Charles, ébahi par le franc-parler de Marjorie, ne sut quoi répondre, et s’étrangla avec sa bière, ce qui fit rire Georges.

— Eh oui, c’est Marjorie, elle n’y va pas par quatre chemins quand elle dit quelque chose !

Mais Charles restait intrigué par les origines d’Anna.

— Tu m’as dit que le père d’Anna était Irlandais ?

Georges posa sa chope de bière et répondit :

— Oui, mais Anna est née en France. Ses parents sont venus ici pour travailler, pensant se trouver plus à l’aise qu’en Irlande. Mais la pêche, c’est partout pareil ! C’est un métier difficile et peu gratifiant. Cependant, ils sont tombés amoureux de la Bretagne et n’en sont jamais repartis.
— Anna Ducan. Qui aurait cru qu’une Irlandaise me bouleverserait ainsi !

Georges rit et répondit :

— Mais c’est qu’il y a aussi de jolies fleurs, en Irlande.

Charles restait pensif. Anna l’obsédait. Et à cet instant précis, il aurait bien aimé la tenir dans ses bras.

Qu’importe l’endroit où ils se trouvaient. Avec un peu de jalousie dans le cœur, il comprenait pourquoi ce rustre avait essayé de la mettre sur ses genoux. Elle faisait s’enflammer les hommes et réveiller les passions.

Georges le laissa rêver, savourant sa bière, en pensant : Eh bien, mon ami ! Si tu es tombé amoureux d’elle, que vas-tu faire ? Et ton mariage ?

Mais Charles avait les pieds sur terre, et il se dit qu’il prendrait la bonne décision.

Chapitre 5

Le départ

Voilà plusieurs jours que Charles n’avait pas revu Anna. Les préparatifs pour son retour en Caroline du Sud étaient terminés, et le départ s’annonçait.

Son ami Georges allait finalement faire le voyage avec lui. Il avait déposé ses affaires, dans une cabine voisine de celle de Charles, pensant aux moments qu’ils passeraient ensemble, à se remémorer leurs aventures.

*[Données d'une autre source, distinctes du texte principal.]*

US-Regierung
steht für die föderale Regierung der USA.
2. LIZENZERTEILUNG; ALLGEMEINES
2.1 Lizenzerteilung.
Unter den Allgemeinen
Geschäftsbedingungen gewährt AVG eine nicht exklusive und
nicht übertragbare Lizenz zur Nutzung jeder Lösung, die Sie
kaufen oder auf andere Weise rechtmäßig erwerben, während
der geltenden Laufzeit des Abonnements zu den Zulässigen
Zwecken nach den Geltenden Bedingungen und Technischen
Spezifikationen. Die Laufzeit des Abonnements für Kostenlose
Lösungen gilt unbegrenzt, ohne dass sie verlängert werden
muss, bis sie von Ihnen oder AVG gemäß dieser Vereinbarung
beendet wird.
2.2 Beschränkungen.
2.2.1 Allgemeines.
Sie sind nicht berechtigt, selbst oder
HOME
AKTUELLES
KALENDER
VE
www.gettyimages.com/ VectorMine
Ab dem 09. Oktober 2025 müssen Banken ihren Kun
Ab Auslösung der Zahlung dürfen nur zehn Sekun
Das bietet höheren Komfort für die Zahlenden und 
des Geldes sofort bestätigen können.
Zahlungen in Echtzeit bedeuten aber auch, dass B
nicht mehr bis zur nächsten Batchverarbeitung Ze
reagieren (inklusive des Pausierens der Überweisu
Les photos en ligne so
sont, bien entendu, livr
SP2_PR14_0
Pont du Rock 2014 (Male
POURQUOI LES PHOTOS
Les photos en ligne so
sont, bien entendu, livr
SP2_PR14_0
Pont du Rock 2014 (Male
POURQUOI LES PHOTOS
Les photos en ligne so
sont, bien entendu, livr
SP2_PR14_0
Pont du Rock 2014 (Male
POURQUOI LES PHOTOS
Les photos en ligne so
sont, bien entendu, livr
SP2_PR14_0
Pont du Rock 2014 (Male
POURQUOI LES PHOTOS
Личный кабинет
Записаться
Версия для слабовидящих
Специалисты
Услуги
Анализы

Il s’affairait sur le port, lorsqu’il aperçut la silhouette gracieuse d’Anna. Elle avait le don de captiver toute son attention, et il s’arrêta net pour la regarder.

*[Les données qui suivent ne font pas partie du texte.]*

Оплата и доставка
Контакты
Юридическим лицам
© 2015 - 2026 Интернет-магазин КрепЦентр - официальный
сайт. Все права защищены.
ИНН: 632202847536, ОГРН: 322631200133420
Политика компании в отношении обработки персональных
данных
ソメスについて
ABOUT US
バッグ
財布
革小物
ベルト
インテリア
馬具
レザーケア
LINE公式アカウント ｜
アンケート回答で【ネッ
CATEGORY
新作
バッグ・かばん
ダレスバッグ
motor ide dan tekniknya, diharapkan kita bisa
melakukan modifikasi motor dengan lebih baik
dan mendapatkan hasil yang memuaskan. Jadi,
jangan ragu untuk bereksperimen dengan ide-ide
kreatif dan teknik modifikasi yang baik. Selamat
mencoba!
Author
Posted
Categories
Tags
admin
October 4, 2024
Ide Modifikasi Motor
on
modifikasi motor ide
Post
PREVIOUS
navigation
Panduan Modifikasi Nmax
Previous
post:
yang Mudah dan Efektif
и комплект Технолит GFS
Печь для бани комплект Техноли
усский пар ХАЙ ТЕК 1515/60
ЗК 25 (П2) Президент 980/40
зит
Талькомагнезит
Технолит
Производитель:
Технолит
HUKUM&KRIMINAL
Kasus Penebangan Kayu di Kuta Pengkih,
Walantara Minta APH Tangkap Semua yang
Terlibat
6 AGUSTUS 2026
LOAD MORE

— Bonjour capitaine, comment allez-vous ? vous nous quittez déjà ? demanda-t-elle en se dandinant.
— Oui, Anna, je pars demain, répondit-il tristement, ses yeux plongés dans les siens.
— Demain ! Oh ! Elle avait l’air déçue par sa réponse.
— Oui il me tarde de rentrer chez moi.

Anna baissa la tête, réfléchit et reprit avec insistance :

— Quel dommage, j’aimais bien bavarder avec vous !
— Moi aussi. Mais la vie d’un capitaine n’est pas faite que de bavardage, je dois rentrer au plus vite.

Anna poussa la curiosité, à demander :

— Une belle vous attend ?
— Oui, ma fiancée, répondit-il sèchement en évitant son regard.

Elle pâlit et son joli sourire disparu.

— Désolé ! reprit-il j’aurais dû vous le dire plus tôt. Mais après tout, il faut bien sauter le pas un jour ! Et se marier fait partie de la vie d’un homme !
— Pour sûr, fit-elle en retrouvant son assurance. Mais j’aimerais bien vous inviter à souper ce soir, la taverne n’a pas besoin de moi, et discuter avec vous encore un peu, avant votre départ me ferait grand plaisir !

Charles sembla hésiter.

— Enfin si vous pouvez vous libérer de vos obligations ! insista-t-elle.

Le soleil donnait à ses cheveux des reflets de feu, ses yeux brillaient d’espoir, et il ne put refuser cette dernière faveur.

— D’accord, à quelle heure dois-je venir ?
— Vers 19 heures, cela vous convient-il ?
— Ça me va. Merci pour l’invitation.
— À tout à l’heure ! dit-elle en lui jetant un coup d’œil malicieux.

Il pensa que même s’il devait se passer quelque chose entre eux, il ne serait plus là demain, et que ça serait une aventure sans suite. Son mariage avec Catherine était d’une importance vitale, s’il voulait garder la plantation, et le domaine que ses parents avaient eu tant de mal à obtenir.

S’il n’y avait pas eu cette maudite guerre de Sécession, le court du coton ne serait pas tombé de la sorte, et il n’aurait pas été obligé de faire un mariage d’affaires. Certes sa future épouse était jolie, mais il ne l’aimait pas. Du moins, il ne ressentait pas pour elle ce qu’il ressentait pour Anna.

Nous verrons bien, pensa-t-il, peut-être qu’une fois la mer reprise, je l’oublierais.

C’est ce qu’il pensait, mais ça n’allait pas se passer comme ça.

Chapitre 6

Le souper

Anna avait fait mijoter un repas très alléchant, pour son invité qui sentait bon dans toute la maison. Elle avait soigné sa coiffure, et sa tenue pour lui.